The keyboard, however. Soft, spongy, mushy after touch that bottomed out with not a lot of playing force from me. I saw videos on YouTube where people played the P series just fine. I always wondered if I had a defective unit. But I’m a piano player and I hated playing it. I eventually sold it.
If you have a chance to check one out in person, I would highly recommend it, just to see if the keybed is for you. 

If they made an 88 key version of this, it would tempt me away from my S88. 
Now that I think about it, I might get a P1 to replace my Xtouch......


----------



## novaburst (Apr 5, 2018)

HeliaVox said:


> If you have a chance to check one out in person, I would highly recommend it,



It caught my eye while hunting for a 61 key controller to replace my 49 Axiom, wanting to spread my hands out a little bit, since I have seen it I am hooked, some nice reviews about it, there has been a mention of the key bed being stiff but that could mean they need to get used to it.

Its strange I have seen many Nektar controllers but this one seems to have been hiding and seems to have a very high rating in controller reviews.


----------



## Jeremy Spencer (Apr 5, 2018)

I have a Nektar Impact LX88+, it is wonderful and hassle-free.


----------



## Loïc D (Apr 5, 2018)

I've got one (P4) and will resell it soon.
It has tons of features but I've realised that I don't need them. Actually, this keyboard is now half enclosed in my studio furniture and I don't miss the controls (but I also have a MCU Pro, a Playful Joué, a Akai mini MK2, etc.).

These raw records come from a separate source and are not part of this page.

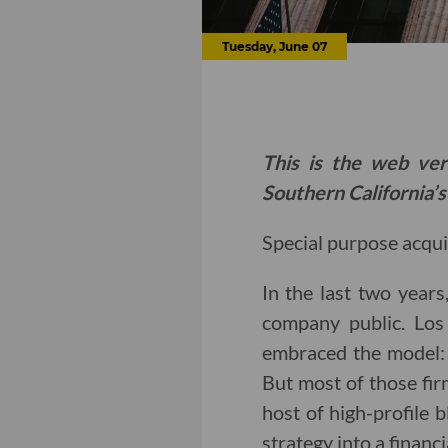
Tuesday, June 07
This is the web ver
Southern California’s
Special purpose acqui
In the last two years
company public. Los 
embraced the model
But most of those fir
host of high-profile
strategy into a financi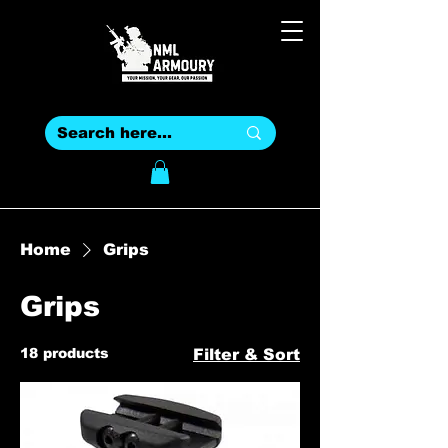
Home
Grips
Grips
18 products
Filter & Sort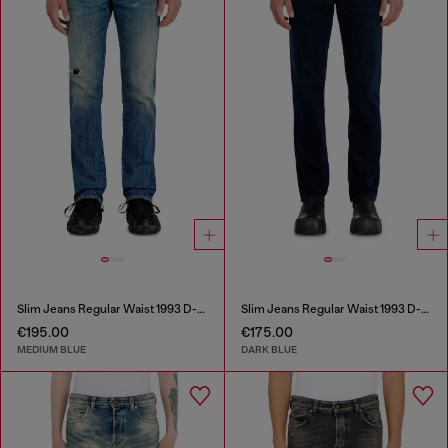
Slim Jeans Regular Waist 1993 D-Vyl
Slim Jeans Regular Waist 1993 D-Vyl
€195.00
€175.00
MEDIUM BLUE
DARK BLUE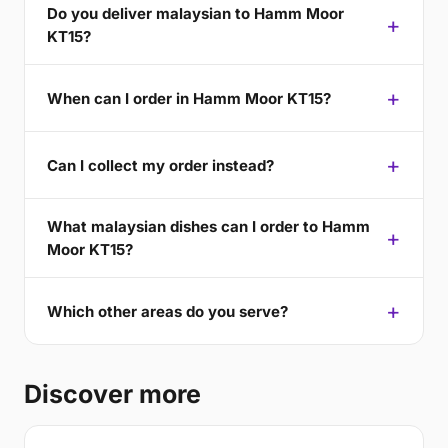
Do you deliver malaysian to Hamm Moor
KT15?
When can I order in Hamm Moor KT15?
Can I collect my order instead?
What malaysian dishes can I order to Hamm
Moor KT15?
Which other areas do you serve?
Discover more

Conversely, I've realized that the most useful features for me are a good keybed and responsive pads.
And I don't like the keybed (I was piano player first). Releasing the key produces an awfully loud rattling/thump noise. I've been comparing in music shops lately, and it confirmed my analysis : it's one of the loudest keybed on the market. And I hate this (I'm working in my home studio @ low volume : I hear the keys more than the samples !).
Pads are also not responsive (even my cheap Akai does better).

One thing to point out is the *fantastic *user support.
I bought a used unit, and after a while the motorized fader stopped working. Without any kind of justification, Nektar has sent me the replacement PCB together with instructions, for free, from California to France.


----------



## Michael Antrum (Apr 5, 2018)

I had one of these, and simply could not get on with the keybed at all. It felt like the white keys and black keys had come from different manufacturers. Otherwise it was fairly good, but it got sold on pretty quick and I replaced it with a NI Komplete Kontrol, which is a magnitude better in that department.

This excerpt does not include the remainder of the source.